Written in matrix style:

$\mathbf{\hat \beta} = \mathrm{argmin} \ \left\| \mathbf{y} - (\mathbf{1},\mathbf{x}_1,\ldots,\mathbf{x}_p) \left( \begin{array}{c} \beta_0 \\ \beta_1 \\ \vdots \\ \beta_p\end{array} \right) \right\|^2$

Defining the design matrix

$\mathbf{X} = \left( \begin{array}{cccc} 1 & x_{11} & \ldots & x_{1p} \\ \vdots & \vdots & \ddots & \vdots \\ 1 & x_{n1} & \ldots & x_{np} \end{array}\right) \qquad (\text{size } n \times (p+1)),$

we get the short form

$\mathbf{\hat \beta} = \mathrm{argmin} \ \| \mathbf{y} - \mathbf{X} \mathbf{\beta} \|^2 = (\mathbf{X}^\top \mathbf{X})^{-1} \mathbf{X}^\top \mathbf{y}$

[use Julia code (existing package) to perform linear regression for volume ~ girth + height]

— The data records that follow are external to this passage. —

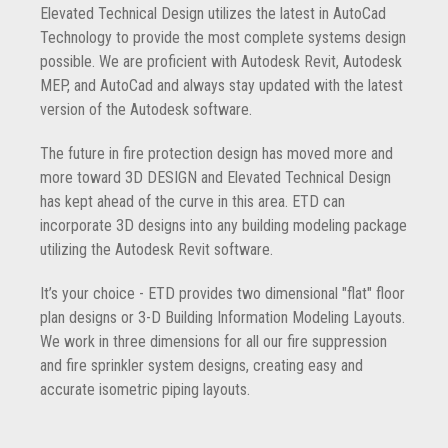
Elevated Technical Design utilizes the latest in AutoCad
Technology to provide the most complete systems design
possible. We are proficient with Autodesk Revit, Autodesk
MEP, and AutoCad and always stay updated with the latest
version of the Autodesk software.
The future in fire protection design has moved more and
more toward 3D DESIGN and Elevated Technical Design
has kept ahead of the curve in this area. ETD can
incorporate 3D designs into any building modeling package
utilizing the Autodesk Revit software.
It’s your choice - ETD provides two dimensional "flat" floor
plan designs or 3-D Building Information Modeling Layouts.
We work in three dimensions for all our fire suppression
and fire sprinkler system designs, creating easy and
accurate isometric piping layouts.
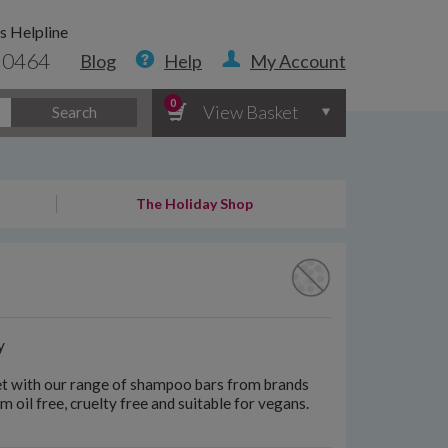
s Helpline
 0464
Blog
Help
My Account
0
View Basket
Search
The Holiday Shop
y
anet with our range of shampoo bars from brands
m oil free, cruelty free and suitable for vegans.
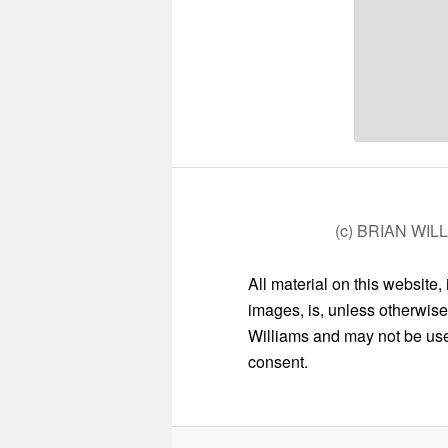
(c) BRIAN WIL
All material on this website,
images, is, unless otherwise
Williams and may not be used
consent.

The interpretation of the Julia output is similar to the simple linear regression model, but we provide explicit formulas now:

• parameter estimates:

$(\mathbf{X}^\top \mathbf{X})^{-1} \mathbf{X}^\top \mathbf{y}$

• estimated standard errors:

$\hat s_{\beta_i} = \sqrt{([\mathbf{X}^\top \mathbf{X}]^{-1})_{ii} \frac 1 {n-p-1} \|\mathbf{y} - \mathbf{X} \beta\|^2}$

• $$t$$-statistics:

$t_i = \frac{\hat \beta_i}{\hat s_{\hat \beta_i}}, \qquad i=0,\ldots,p.$

• $$p$$-values:

$p\text{-value} = \mathbb{P}(|T| > t_i), \quad \text{where } T \sim t_{n-p-1}$

1. Implement functions that estimate the $$\beta$$-parameters, the corresponding standard errors and the $$t$$-statistics.
2. Test your functions with the tree’ data set and try to reproduce the output above.

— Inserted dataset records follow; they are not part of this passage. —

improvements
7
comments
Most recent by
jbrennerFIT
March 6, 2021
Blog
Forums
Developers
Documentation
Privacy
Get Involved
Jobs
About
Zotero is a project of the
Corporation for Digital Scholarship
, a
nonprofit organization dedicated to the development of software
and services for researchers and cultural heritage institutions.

Which model is the best? For linear models, one often uses the $$R^2$$ characteristic. Roughly speaking, it gives the percentage (between 0 and 1) of the variance that can be explained by the linear model.

r2(linmod1)
r2(linmod2)

linmod3 = lm(@formula(Volume ~ Girth + Height + Girth*Height), trees)

r2(linmod3)
Note

The more covariates you add the more variance can be explained by the linear model - $$R^2$$ increases. In order to balance goodness-of-fit of a model and its complexity, information criteria such as aic are considered.

## Generalized Linear Models

Classical linear model

$\mathbf{y} = \mathbf{X} \beta + \varepsilon$

implies that $\mathbf{y} \mid \mathbf{X} \sim \mathcal{N}(\mathbf{X} \mathbf{\beta}, \sigma^2\mathbf{I}).$

In particular, the conditional expectation satisfies $$\mathbb{E}(\mathbf{y} \mid \mathbf{X}) = \mathbf{X} \beta$$.

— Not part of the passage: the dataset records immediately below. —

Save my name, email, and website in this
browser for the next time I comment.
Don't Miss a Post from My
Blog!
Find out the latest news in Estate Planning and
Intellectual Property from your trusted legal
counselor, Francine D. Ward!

However, the assumption of a normal distribution is unrealistic for non-continuous data. Popular alternatives include:

• for counting data: $\mathbf{y} \mid \mathbf{X} \sim \mathrm{Poisson}(\exp(\mathbf{X}\mathbf{\beta})) \qquad \leadsto \mathbb{E}(\mathbf{y} \mid \mathbf{X}) = \exp(\mathbf{X} \beta)$

Here, the components are considered to be independent and the exponential function is applied componentwise.

• for binary data: $\mathbf{y} \mid \mathbf{X} \sim \mathrm{Bernoulli}\left( \frac{\exp(\mathbf{X}\mathbf{\beta})}{1 + \exp(\mathbf{X}\mathbf{\beta})} \right) \qquad \leadsto \mathbb{E}(\mathbf{y} \mid \mathbf{X}) = \frac{\exp(\mathbf{X}\mathbf{\beta})}{1 + \exp(\mathbf{X}\mathbf{\beta})}$

Again, the components are considered to be independent and all the operations are applied componentwise.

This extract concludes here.